Nowy sezon za pasem, jeszcze do końca nie wiadomo, kto z kim i kiedy, ale wiemy już, ile centrala zażyczyła sobie za prowadzenie tej całej zabawy. Zarząd OZPN uchwalił 12 obszarów, za które należy się zapłacić. Zapłacić oczywiście muszą kluby, które chcą w tej zabawie uczestniczyć. A że z braku konkurencji kluby nie tyle chcą, co uczestniczyć muszą, to i zapłacą. Bo jak nie, to nie zagrają.
Na pierwszy ogień idzie składka członkowska. Jak sama nazwa wskazuje, należy się ona za samo istnienie i bycie członkiem. A członkiem być trzeba, bo inaczej też zgrać się nie da. W zależności od klasy rozgrywkowej członkostwo kosztuje więcej lub mniej, nie wynika to wprawdzie z jakichś obiektywnych przesłanek, dla centrali jednak za wyższą pozycję w hierarchii płaci się po prostu więcej. Opłata może i nie jest powalająca, bo waha się w granicach 120-240zł, ale to pierwszy wydatek, z jakim musi się liczyć klub chcący przystąpić do rozgrywek. Co ciekawe, w tabeli OZPN kwota 240zł przypisał także do ekstraklasy (płatność do kasy OZPN), a nasze kluby od kilkudziesięciu już lat nie wiedzą, co to jest. Czyżby Kluczbork miał w tym roku awansować?
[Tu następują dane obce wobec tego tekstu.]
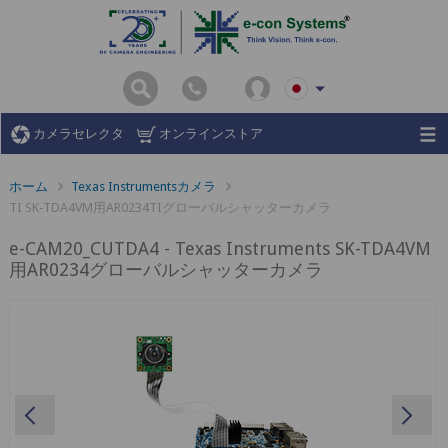
カメラセレクタ
オンラインストア
ホーム
Texas Instrumentsカメラ
TI SK-TDA4VM用AR0234TIグローバルシャッターカメラ
e-CAM20_CUTDA4 - Texas Instruments SK-TDA4VM
用AR0234グローバルシャッターカメラ
Previous
Ne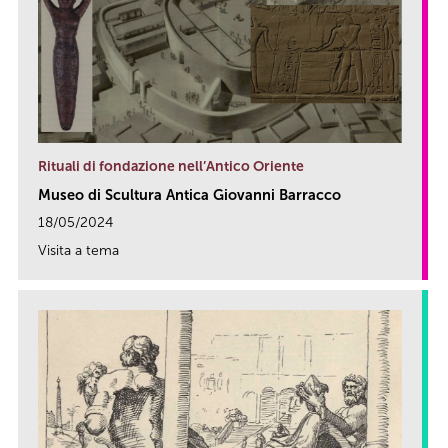
Rituali di fondazione nell’Antico Oriente
Museo di Scultura Antica Giovanni Barracco
18/05/2024
Visita a tema
link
Zapowiadana zmiana struktury OZPN i Podokręgów nie dojdzie do skutku. Zarząd OZPN podjął decyzję, że wszystkie rozgrywki będą prowadzone na dotychczasowych zasadach. Pozostanie 9 (słownie: dziewięć!) podokręgów prowadzących rozgrywki w klasie B i C, rozgrywki juniorów klasy A i parę innych. Okręg Opole poprowadzi rozgrywki IV i V ligi, klasy W, klasy A oraz juniorów I i II ligi.